==== Data shown ====

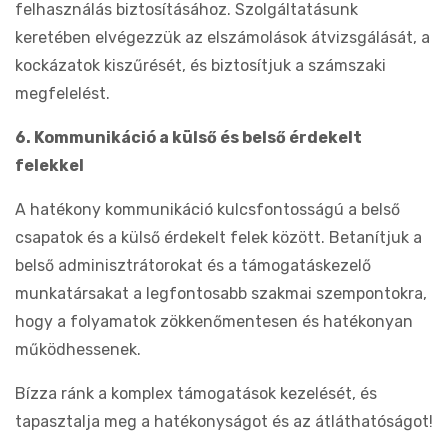
felhasználás biztosításához. Szolgáltatásunk
keretében elvégezzük az elszámolások átvizsgálását, a
kockázatok kiszűrését, és biztosítjuk a számszaki
megfelelést.
6. Kommunikáció a külső és belső érdekelt
felekkel
A hatékony kommunikáció kulcsfontosságú a belső
csapatok és a külső érdekelt felek között. Betanítjuk a
belső adminisztrátorokat és a támogatáskezelő
munkatársakat a legfontosabb szakmai szempontokra,
hogy a folyamatok zökkenőmentesen és hatékonyan
működhessenek.
Bízza ránk a komplex támogatások kezelését, és
tapasztalja meg a hatékonyságot és az átláthatóságot!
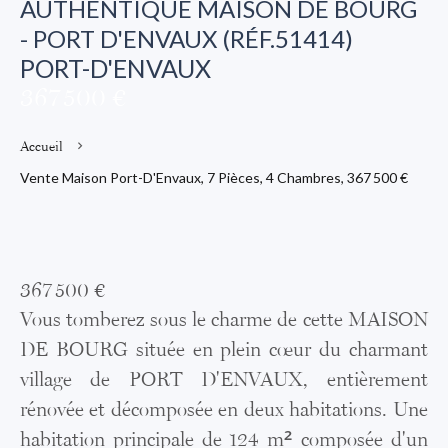
AUTHENTIQUE MAISON DE BOURG
- PORT D'ENVAUX (RÉF.51414)
PORT-D'ENVAUX
367 500 €
Accueil
Vente Maison Port-D'Envaux, 7 Pièces, 4 Chambres, 367 500 €
367 500 €
Vous tomberez sous le charme de cette MAISON
DE BOURG située en plein cœur du charmant
village de PORT D'ENVAUX, entièrement
rénovée et décomposée en deux habitations. Une
habitation principale de 124 m² composée d'un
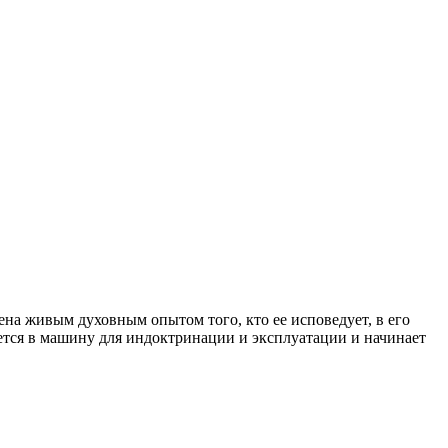
лена живым духовным опытом того, кто ее исповедует, в его
ется в машину для индоктринации и эксплуатации и начинает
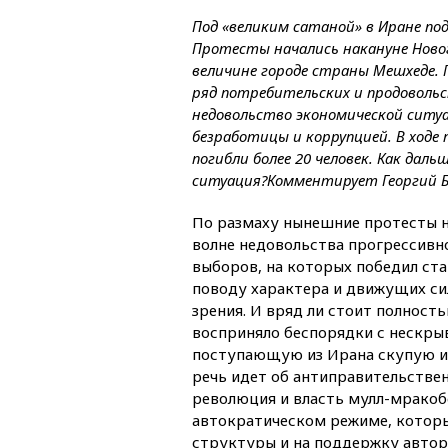
Под «великим сатаной» в Иране по
Протесты начались накануне Новог
величине городе страны Мешхеде. 
ряд потребительских и продоволь
недовольство экономической ситу
безработицы и коррупцией. В ходе 
погибли более 20 человек. Как дал
ситуация?
Комментирует Георгий 
По размаху нынешние протесты на
волне недовольства прогрессивн
выборов, на которых победил ст
поводу характера и движущих с
зрения. И вряд ли стоит полнос
восприняло беспорядки с нескры
поступающую из Ирана скупую и
речь идет об антиправительствен
революция и власть мулл-мракобе
автократическом режиме, которы
структуры и на поддержку автор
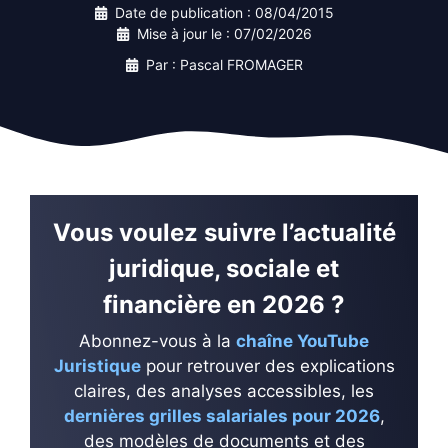
Date de publication :
08/04/2015
Mise à jour le :
07/02/2026
Par : Pascal FROMAGER
Vous voulez suivre l’actualité
juridique, sociale et
financière en 2026 ?
Abonnez-vous à la
chaîne YouTube
Juristique
pour retrouver des explications
claires, des analyses accessibles, les
dernières grilles salariales pour 2026
,
des modèles de documents et des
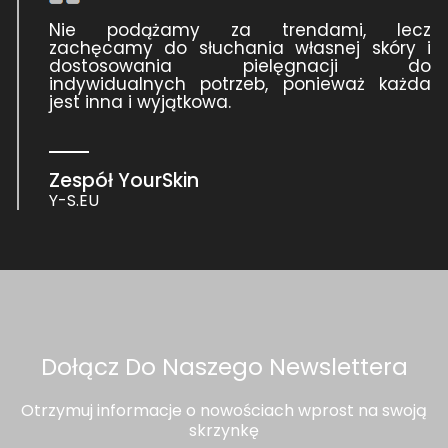
Nie podążamy za trendami, lecz
zachęcamy do słuchania własnej skóry i
dostosowania pielęgnacji do
indywidualnych potrzeb, ponieważ każda
jest inna i wyjątkowa.
Zespół YourSkin
Y-S.EU
Dołącz Do Naszego Newslettera
Otrzymuj informacje o nowościach wprost na swoją
skrzynkę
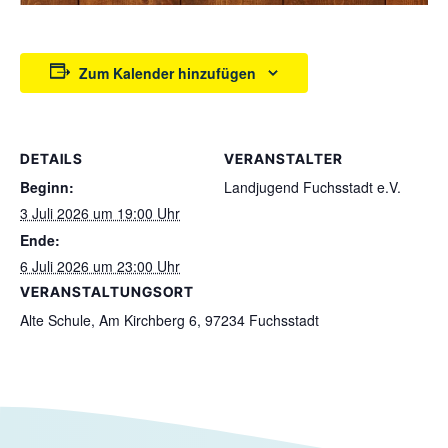
Zum Kalender hinzufügen
DETAILS
VERANSTALTER
Beginn:
Landjugend Fuchsstadt e.V.
3 Juli 2026 um 19:00 Uhr
Ende:
6 Juli 2026 um 23:00 Uhr
VERANSTALTUNGSORT
Alte Schule, Am Kirchberg 6, 97234 Fuchsstadt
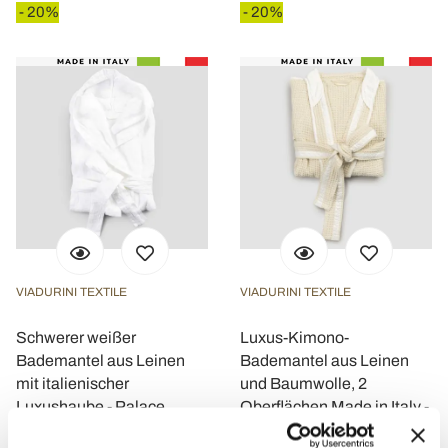
- 20%
- 20%
VIADURINI TEXTILE
VIADURINI TEXTILE
Schwerer weißer
Luxus-Kimono-
Bademantel aus Leinen
Bademantel aus Leinen
mit italienischer
und Baumwolle, 2
Luxushaube - Palace
Oberflächen Made in Italy -
Kleone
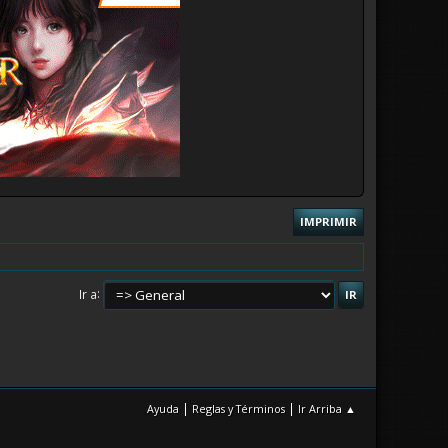
IMPRIMIR
Ir a
|
|
Ayuda
Reglas y Términos
Ir Arriba ▲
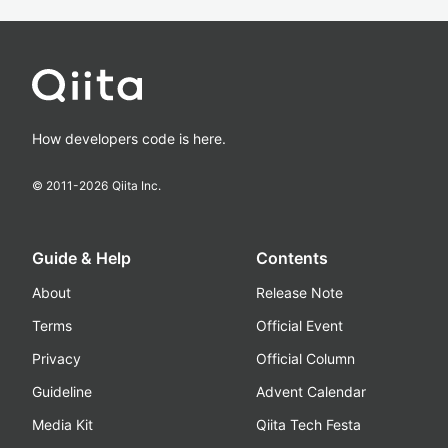
How developers code is here.
© 2011-
2026
Qiita Inc.
Guide & Help
Contents
About
Release Note
Terms
Official Event
Privacy
Official Column
Guideline
Advent Calendar
Media Kit
Qiita Tech Festa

====

#### [Required action]
Look through the entries above and find each line where the word "pour" occurs; copy those lines.

#### [Expected answer]
pour retrouver des explications
dernières grilles salariales pour 2026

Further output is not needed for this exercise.